Message du Président
Assemblée générale du 26 Mars 2022 en visioconférence

« L’Église parle de merveille parce qu’elle parle de Dieu, de l’éternité dans le temps, de la vie dans la mort, de l’amour dans la haine, du pardon dans le péché, du salut dans la souffrance, de l’espérance dans le désespoir. »

Je vous salue toutes et tous avec ces mots de Dietrich Bonhoeffer. Ils rappellent quelques points forts et lumineux de la vie des Églises alors même que notre Assemblée générale se déroule aujourd’hui de façon si particulière.

Particulière car, une fois de plus, elle est réunie en visioconférence, la pandémie n’étant pas terminée.

Particulière car une guerre fratricide a lieu sur le sol européen à 2000 km de la France fait beaucoup de morts et de blessés, jette sur la route de l’exil plus de 3 millions de personnes, surtout des femmes et des enfants et fait plus de 10 millions de personnes déplacées. La sidération causée par cette guerre est grande. Son traitement médiatique est si intense que, comme cela m’a été rapporté, quelques fidèles de nos Églises pensent que leurs Églises soutiendraient de façon privilégiée les victimes de la guerre en Ukraine à celles des catastrophes climatiques de Madagascar ou d’Haïti. Je rappelle ici que les Églises, à travers le Défap, la Fédération protestante et la Fondation protestante sont dans une dynamique de soutien aux victimes de guerres et de catastrophes naturelles.

Après cette précision je souhaite poursuivre notre réflexion sur l’Église universelle, thème de notre AG. Après le rapport du Défap donné au dernier SN de l’Epudf, après le mot du président dans le rapport d’activités, cette réflexion vient au moment où les discours de repli sur soi, voire de repli identitaires se font entendre dans la société comme dans les Églises et réinterrogent le sens de l’universel.

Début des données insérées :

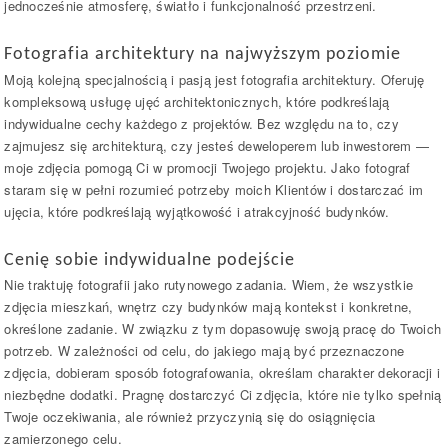
jednocześnie atmosferę, światło i funkcjonalność przestrzeni.
Fotografia architektury na najwyższym poziomie
Moją kolejną specjalnością i pasją jest fotografia architektury. Oferuję
kompleksową usługę ujęć architektonicznych, które podkreślają
indywidualne cechy każdego z projektów. Bez względu na to, czy
zajmujesz się architekturą, czy jesteś deweloperem lub inwestorem —
moje zdjęcia pomogą Ci w promocji Twojego projektu. Jako fotograf
staram się w pełni rozumieć potrzeby moich Klientów i dostarczać im
ujęcia, które podkreślają wyjątkowość i atrakcyjność budynków.
Cenię sobie indywidualne podejście
Nie traktuję fotografii jako rutynowego zadania. Wiem, że wszystkie
zdjęcia mieszkań, wnętrz czy budynków mają kontekst i konkretne,
określone zadanie. W związku z tym dopasowuję swoją pracę do Twoich
potrzeb. W zależności od celu, do jakiego mają być przeznaczone
zdjęcia, dobieram sposób fotografowania, określam charakter dekoracji i
niezbędne dodatki. Pragnę dostarczyć Ci zdjęcia, które nie tylko spełnią
Twoje oczekiwania, ale również przyczynią się do osiągnięcia
zamierzonego celu.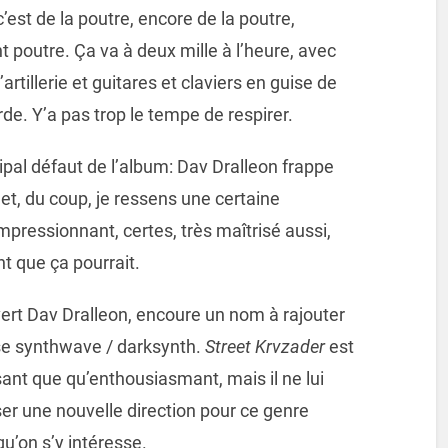
 c’est de la poutre, encore de la poutre,
 poutre. Ça va à deux mille à l’heure, avec
tillerie et guitares et claviers en guise de
urde. Y’a pas trop le tempe de respirer.
ncipal défaut de l’album: Dav Dralleon frappe
 et, du coup, je ressens une certaine
mpressionnant, certes, très maîtrisé aussi,
 que ça pourrait.
ert Dav Dralleon, encoure un nom à rajouter
aise synthwave / darksynth.
Street Krvzader
est
sant que qu’enthousiasmant, mais il ne lui
r une nouvelle direction pour ce genre
qu’on s’y intéresse.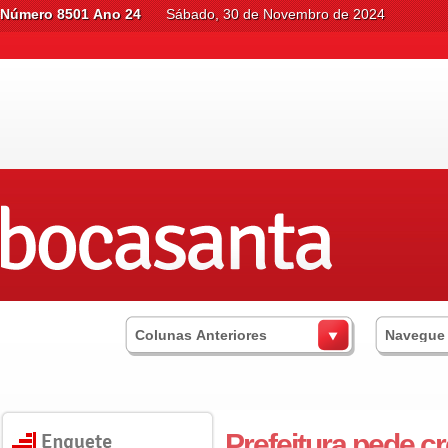
Número 8501 Ano 24
Sábado, 30 de Novembro de 2024
Colunas Anteriores
Navegue
Prefeitura pede cr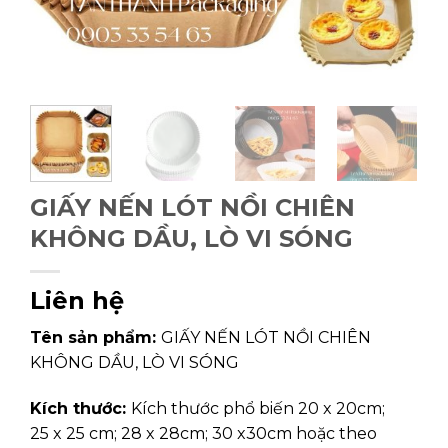
GIẤY NẾN LÓT NỒI CHIÊN
KHÔNG DẦU, LÒ VI SÓNG
Liên hệ
Tên sản phẩm:
GIẤY NẾN LÓT NỒI CHIÊN
KHÔNG DẦU, LÒ VI SÓNG
Kích thước:
Kích thước phổ biến 20 x 20cm;
25 x 25 cm; 28 x 28cm; 30 x30cm hoặc theo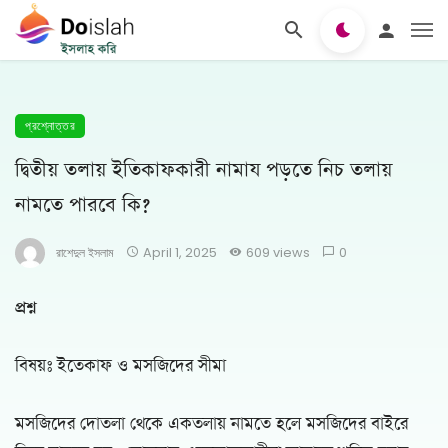
প্রশ্নোত্তর
দ্বিতীয় তলায় ইতিকাফকারী নামায পড়তে নিচ তলায়
নামতে পারবে কি?
রাশেদুল ইসলাম
April 1, 2025
609 views
0
প্রশ্ন
বিষয়ঃ ইতেকাফ ও মসজিদের সীমা
মসজিদের দোতলা থেকে একতলায় নামতে হলে মসজিদের বাইরে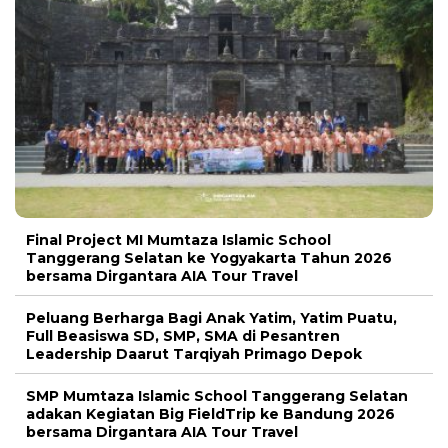
Final Project MI Mumtaza Islamic School
Tanggerang Selatan ke Yogyakarta Tahun 2026
bersama Dirgantara AIA Tour Travel
Peluang Berharga Bagi Anak Yatim, Yatim Puatu,
Full Beasiswa SD, SMP, SMA di Pesantren
Leadership Daarut Tarqiyah Primago Depok
SMP Mumtaza Islamic School Tanggerang Selatan
adakan Kegiatan Big FieldTrip ke Bandung 2026
bersama Dirgantara AIA Tour Travel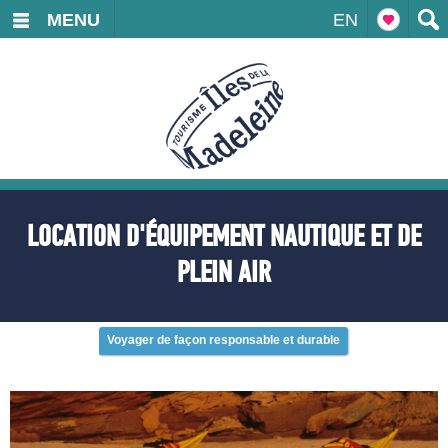
MENU
EN
LOCATION D'ÉQUIPEMENT NAUTIQUE ET DE
PLEIN AIR
Voyager de façon responsable et durable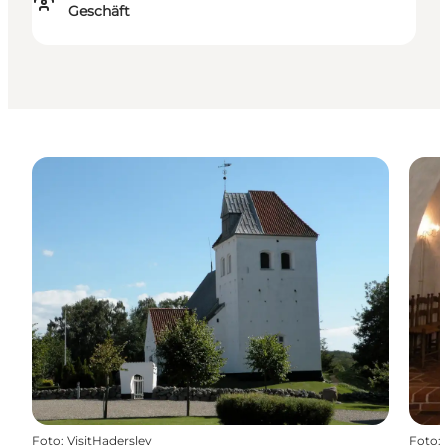
Geschäft
Foto
:
VisitHaderslev
Foto
:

Quelques considérations théologiques et spirituelles

D’après Wikipedia, le symbole, en grec, est ce morceau de terre cuite cassée en deux permettant à des familles vivant dans des endroits différents de se reconnaître comme étant de la même famille. Sur le plan ecclésial, les Églises ont appelé Symbole des confessions de foi pour dire qu’elles se reconnaissent de la même Église du Christ. Précisément, avec le Symbole des Apôtres les fidèles confessent : « je crois la sainte Église universelle… ». On peut être étonné que très tôt les Églises aient confessé une telle universalité. D’où vient-elle ?

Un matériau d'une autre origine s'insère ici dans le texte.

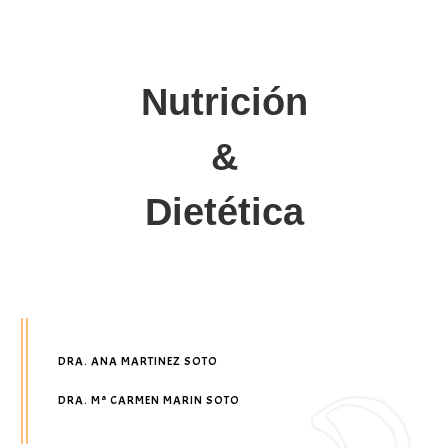
Nutrición
&
Dietética
DRA. ANA MARTINEZ SOTO
DRA. Mª CARMEN MARIN SOTO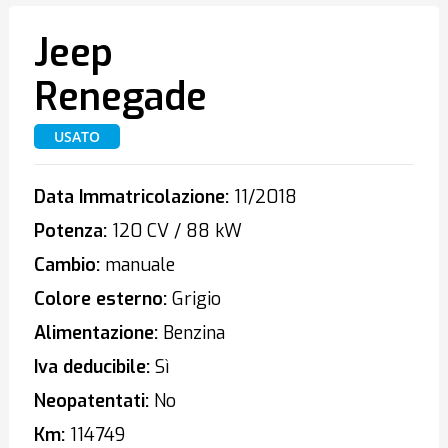
Jeep
Renegade
USATO
Data Immatricolazione:
11/2018
Potenza:
120 CV / 88 kW
Cambio:
manuale
Colore esterno:
Grigio
Alimentazione:
Benzina
Iva deducibile:
Sì
Neopatentati:
No
Km:
114749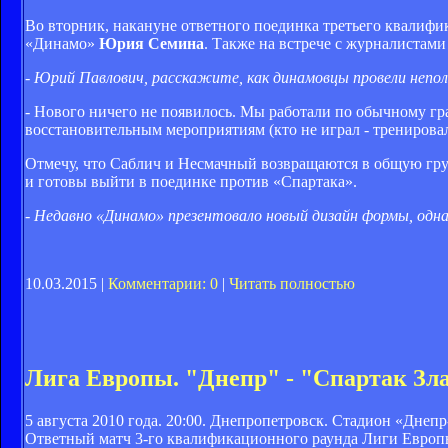
Во вторник, накануне ответного поединка третьего квалифи
«Динамо»
Юрия Семина
. Также на встрече с журналистам
- Юрий Павлович, расскажите, как динамовцы провели непол
- Нового ничего не появилось. Мы работали по обычному гра
восстановительным мероприятиям (кто не играл - тренировалс
Отмечу, что Саблич и Несмачный возвращаются в общую груп
и готовы выйти в поединке против «Спартака».
- Недавно «Динамо» презентовало новый дизайн формы, одна
10.03.2015 |
Комментарии: 0
|
Читать полностью
Лига Европы. "Днепр" - "Спартак Зла
5 августа 2010 года. 20:00. Днепропетровск. Стадион «Днеп
Ответный матч 3-го квалификационного раунда Лиги Евро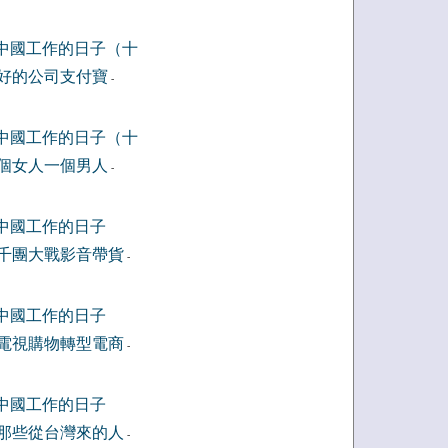
中國工作的日子（十
好的公司支付寶
-
中國工作的日子（十
個女人一個男人
-
中國工作的日子
千團大戰影音帶貨
-
中國工作的日子
電視購物轉型電商
-
中國工作的日子
那些從台灣來的人
-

Cette notion d’universalité, de catholicité de l’Église vient, entre autres, me semble-t-il, de cette promesse de Dieu faite à Abraham en Genèse 12/3 qui traverse toute la Bible et le ministère de Jésus « … en toi seront bénies toutes les familles de la terre ». Cette dynamique d’universalité n’est pas à comprendre comme la mondialisation néo-libérale échevelée qui ignore les cultures, les peuples et finalement les frontières. Cette dynamique reconnaît l’existence de frontières de toute sorte et cherche à dépasser le risque d’enfermement que ces frontières peuvent générer. De fait, l’universalité de l’Église est consubstantielle à son être même. On pourrait dire que c’est un autre mot pour exprimer que l’Église est mission et qui traduit le fait que l’amour de Dieu ne connaît pas de limites ni dans le temps ni dans l’espace.

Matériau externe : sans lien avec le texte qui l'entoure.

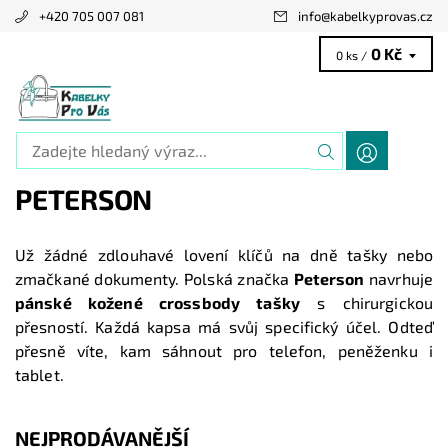
+420 705 007 081
info
@
kabelkyprovas.cz
0 Kč
0 ks /
PETERSON
Už žádné zdlouhavé lovení klíčů na dně tašky nebo
zmačkané dokumenty. Polská značka
Peterson
navrhuje
pánské kožené crossbody tašky
s chirurgickou
přesností. Každá kapsa má svůj specifický účel. Odteď
přesně víte, kam sáhnout pro telefon, peněženku i
tablet.
NEJPRODÁVANĚJŠÍ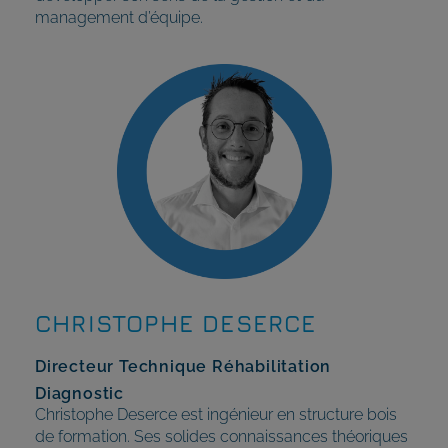
management d’équipe.
CHRISTOPHE DESERCE
Directeur Technique Réhabilitation
Diagnostic
Christophe Deserce est ingénieur en structure bois
de formation. Ses solides connaissances théoriques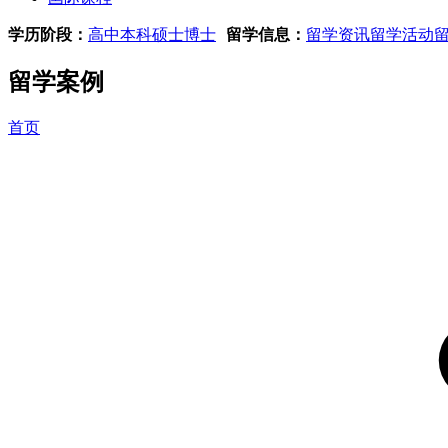
学历阶段：
高中
本科
硕士
博士
留学信息：
留学资讯
留学活动
留学案例
首页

Vue de l’Assemblée Générale du Défap en visioconférence – Capture écran

Si telle est notre conviction, il apparaît alors que c’est fondamentalement le même mouvement, celui de l’Esprit, qui est à l’œuvre quand les Églises annoncent l’évangile en paroles et en actes du bout du banc au bout du monde. Les réflexions sur la mission font apparaître que le processus d’acculturation et d’inculturation de l’évangile concerne aussi bien les relations avec des peuples que les liens avec les individus, avec des personnes rattachées à des classes sociales ou culturelles particulières. Cela a abouti à concevoir la mission, notamment pour les Églises de la Cevaa, comme un mouvement allant de partout vers partout à vivre dans le partage et la réciprocité.

Lors du cinquantenaire du Défap, et particulièrement grâce à l’exposition, j’ai redécouvert de façon vive, qu’en créant le Défap les Églises fondatrices ont posé de façon consciente ou non un acte prophétique. Lequel me direz-vous ? Le Défap leur rappelle à temps et à contretemps que l’Église est mission, que l’Église est universelle. Chaque paroisse, chaque église locale, chaque région, chaque Église nationale ne peut réfléchir, agir et vivre en autarcie. On n’est pas Église tout seul. Cette affirmation n’est pas le résultat d’une opinion ou le fruit d’une idéologie. Elle est tout simplement un donné biblique, théologique et ecclésiologique fondamental.

Si donc nous confessons que l’Église est universelle, sur le plan temporel et géographique, si nous croyons que c’est le même Esprit qui anime aussi bien la mission au près et la mission au loin, alors nous sommes invités à nous poser une question sur le plan institutionnel. Je la partage avec vous. Certains la trouveront stimulante, d’autre disruptive voire iconoclaste. J’ai souvent remarqué que la mission à l’international était vue comme extérieure à la mission intérieure et réciproquement. N’est-ce pas le moment de saisir l’opportunité de faire travailler ensemble les services de mission intérieure et extérieure des Églises membres du Défap, voire de les fondre en une seule entité institutionnelle et mettre ensemble les richesses de chacun pour un renouveau de la mission ?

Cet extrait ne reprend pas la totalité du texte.